GOOD NEWS OR BAD?

Last updated : 27 November 2005 By Ed

The Observer:

Sir Alex Ferguson has described himself as 'embarrassed' by stories that he might leave Manchester United to manage Rangers, and insisted he will still be in charge at Old Trafford next season.

'I'm not going anywhere else,' he said. 'When I'm finished here I'm finished, but I don't know when that will be. Retiring is not on my agenda at the moment, although what you don't know about when you make plans for the future is your health.

'Right now I feel great, terrific, but obviously I'm not going to be here in 10 years.

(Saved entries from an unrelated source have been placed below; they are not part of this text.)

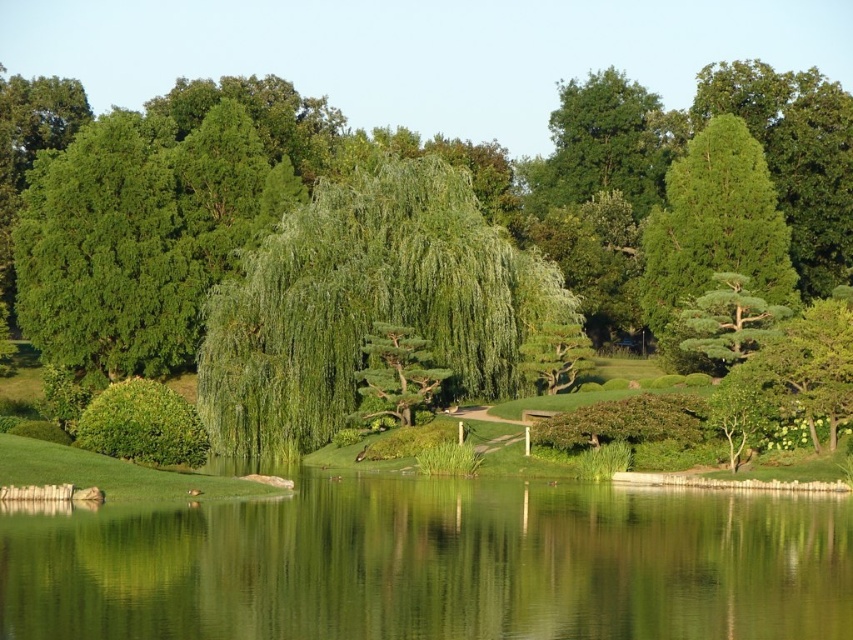 You are standing in a Japanese garden and want to take a photo of the green leafy tree at center. If your camera can focus on objects up to 50 meters away, will you be able to capture a clear image of the tree?

The green leafy tree at center is 57.49 meters away from the camera, which exceeds the camera focus range of 50 meters. Therefore, the camera cannot capture a clear image of the green leafy tree at center.

You are a landscape architect designing a new garden. You need to place a small wooden bridge that is 2 meters wide. The bridge must span from the left edge of the green reflective water at center to the right edge of the green textured tree at upper right. Based on the scene description, will the bridge fit properly between these two points?

The green reflective water at center is wider than the green textured tree at upper right. Since the bridge is 2 meters wide, it should fit properly between the left edge of the green reflective water at center and the right edge of the green textured tree at upper right, as the water is wider, providing enough space for the bridge.

You are designing a garden layout and need to place a new bench between the green leafy willow at center and the green textured tree at upper right. Considering their widths, which tree should the bench be closer to to ensure it doesn

The bench should be closer to the green textured tree at upper right because the green leafy willow at center is wider, so placing the bench closer to the narrower tree would provide more balanced spacing between the two trees. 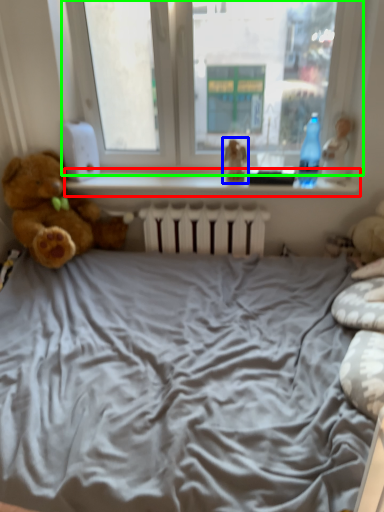 Question: Considering the real-world distances, which object is farthest from window sill (highlighted by a red box)? toy (highlighted by a blue box) or window (highlighted by a green box)?

Choices:
 (A) toy
 (B) window

Answer: (B) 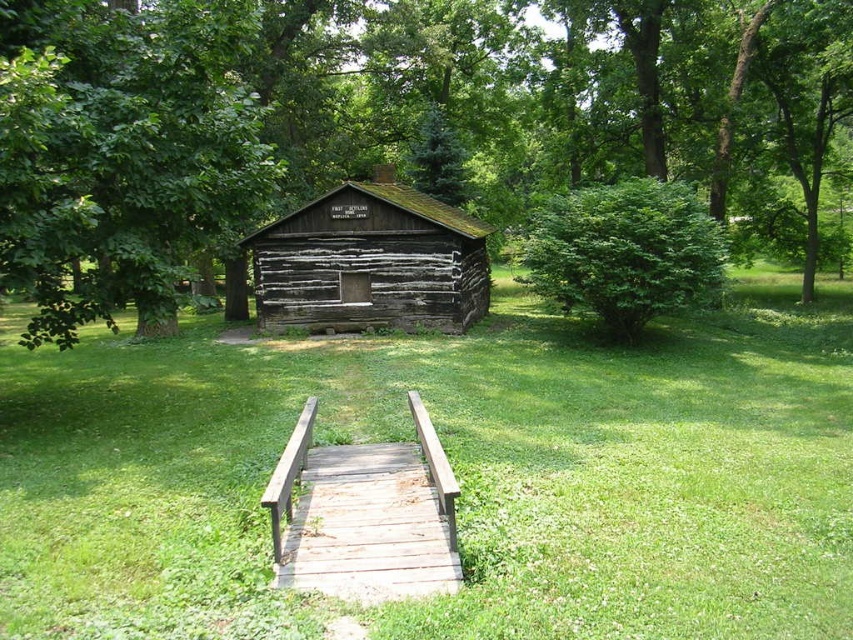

I don't think I'll be here in four years, but I'm making plans for next season all right. We will probably just add a couple of players to bulk up the numbers in January, the one we really want to sign will only be available in the summer. He's cup-tied in the Champions League and his club wouldn't sell him before summer in any case.'

Ferguson is almost certainly talking about a defensive midfielder, a replacement for Roy Keane, and United have already been linked with Liverpool's Steven Gerrard, Milan's Reno Gattuso and Deportivo's Aldo Duscher, although the last may be available in January. For the moment the identity of the player is not as important as Ferguson's conviction that he will have both the funds and the freedom to make a major signing over the summer.

'I'm confident the club will back me in the summer,' he explained. 'Manchester United always have to buy the player they need. I'm still making long-term plans to try and produce another team. I can't look that far into the long-term any more, but we decided two or three years ago not to set a date for my leaving because it only becomes a problem. We won't be going down that road again.'


The Telegraph:

When Manchester United fans heard that Sir Alex Ferguson was opening an old people's home in Scotland last week, some of the more disgruntled ones must have hoped that he would become its first customer. But at 63, Ferguson remains defiant, insisting that he is in the process of constructing another great team at United that his job is safe; that, even if the club disastrously fail to make the Champions League knockout stages that he will spend big next summer.

He sounds increasingly like the captain of the Titanic, waving away all warnings of icebergs and ordering full speed ahead. But his team's Premier League ambitions already look to be holed below the waterline, despite that win over Chelsea, and after Tuesday's torpid display against Villarreal at Old Trafford, only victory against Benfica in Lisbon in a fortnight's time will ensure their safe passage through the group stages.

The brothers grim, owner Malcolm Glazer's sons Joel, Avram and Bryan, all non-executive directors, bore the demeanour of undertakers when they left the ground late on Tuesday, curiously by the same exit near the dressing-rooms used by the players. Yet Ferguson, irascible at the best of times, seems strangely relaxed. Part of that may be explained by finally removing that irritating stone in his shoe by sacking Roy Keane, yet it also suggests that his great club are now in that most dangerous of places. Transition.

Ferguson says: "The whole logic of the past couple of years has been building a new team. [Darren] Fletcher is 21, [Wayne] Rooney and [Cristiano] Ronaldo are 20, they will get better for sure. And [Gerard] Pique and [Giuseppe] Rossi will come through in the next wave. I'll be around next season and I've absolutely no idea when the end will come for me because I said to the club a couple of years ago, let's not talk about retirement because then it becomes a problem. It's not on the agenda."